| DIRECTIONS |
Your task is to repeat the lines below exactly, excluding any pictures they contain.

Page images and extracted text
* * * * * * *
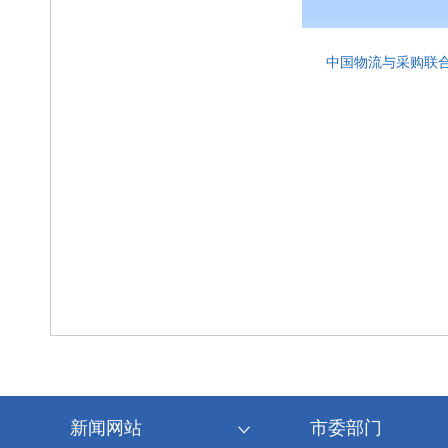
中国物流与采购联合
新闻网站
市委部门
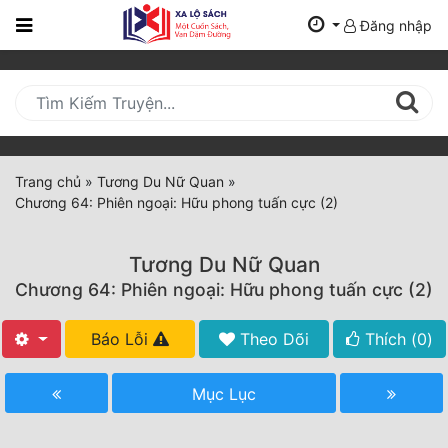
Đăng nhập
Trang
Chủ
Mới
Cập
Nhật
Trang chủ
»
Tương Du Nữ Quan
»
(current)
Chương 64: Phiên ngoại: Hữu phong tuấn cực (2)
BXH
Thể Loại
Tương Du Nữ Quan
Chương 64: Phiên ngoại: Hữu phong tuấn cực (2)
Tất Cả
Báo Lỗi
Theo Dõi
Thích (
0
)
Truyện Mới Ra
Mục Lục
Hoàn Thành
* * * * * * *
| REPLY |
中国物流与采购联合
新闻网站
市委部门
Đăng nhập
Trang
Chủ
Mới
Cập
Nhật
Trang chủ
»
Tương Du Nữ Quan
»
(current)
Chương 64: Phiên ngoại: Hữu phong tuấn cực (2)
BXH
Thể Loại
Tương Du Nữ Quan
Chương 64: Phiên ngoại: Hữu phong tuấn cực (2)
Tất Cả
Báo Lỗi
Theo Dõi
Thích (
0
)
Truyện Mới Ra
Mục Lục
Hoàn Thành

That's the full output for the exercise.